The Organisation of Capitalism and Corporate Bankruptcy Law Reform

At the time of writing, the Insolvency Service has launched a review of the corporate insolvency framework in the UK...

Presented by: Sarah Paterson, The London School of Economics

At the time of writing, the Insolvency Service has launched a review of the corporate insolvency framework in the UK (and has published many of the responses which it has received to the consultation), and the European Commission has published a proposal for a new Directive setting minimum harmonisation standards for debt restructuring law. Both initiatives propose the introduction of what corporate restructuring lawyers call “cross-class cram down”: the ability of the court to (literally) cram a restructuring plan down on a class which has dissented from it in voting. This idea is most developed in the US Chapter 11 procedure, where it has a long history. Perhaps inevitably, therefore, there is a temptation to lift the detailed mechanics of cross-class cram down from Chapter 11 and transplant them into the laws of England and Wales (and European member states).

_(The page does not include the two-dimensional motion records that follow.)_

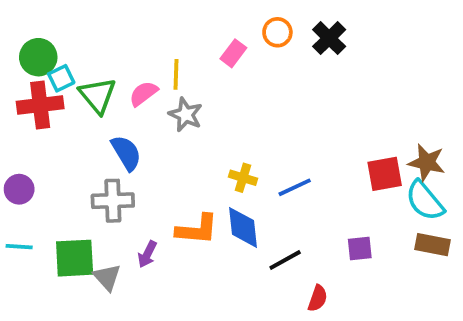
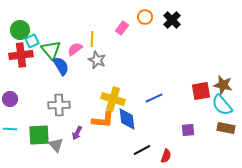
blue semicircle: (126, 153) -> (61, 66), moved
yellow cross: (243, 178) -> (113, 99), moved, size x1.6
black line: (285, 260) -> (142, 150), moved

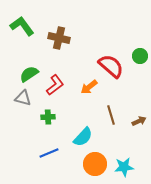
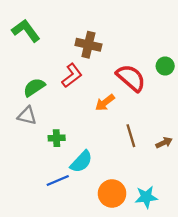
brown cross: (59, 38) -> (88, 45), moved
red L-shape: (55, 85) -> (72, 75), moved
cyan semicircle: (83, 137) -> (81, 162), moved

This paper will advance two arguments as to why that is not the right approach. First, it will argue that the US system of cross-class cram down was designed with some very specific features of the institutional design of the US corporate bankruptcy system in mind, and that it will not translate well to a European setting. Secondly, and perhaps more fundamentally, it will argue that there is a great deal of historical contingency in the US design and that it may require overhaul in the US to adapt to the sociology of corporate bankruptcy bargaining in the twenty-first century. It is therefore hoped that the paper will not just be of interest to corporate bankruptcy and finance scholars, but also to anyone in the corporate and business law sphere who is interested in the relationship between the organisation of capitalism and corporate, commercial and business law’s design.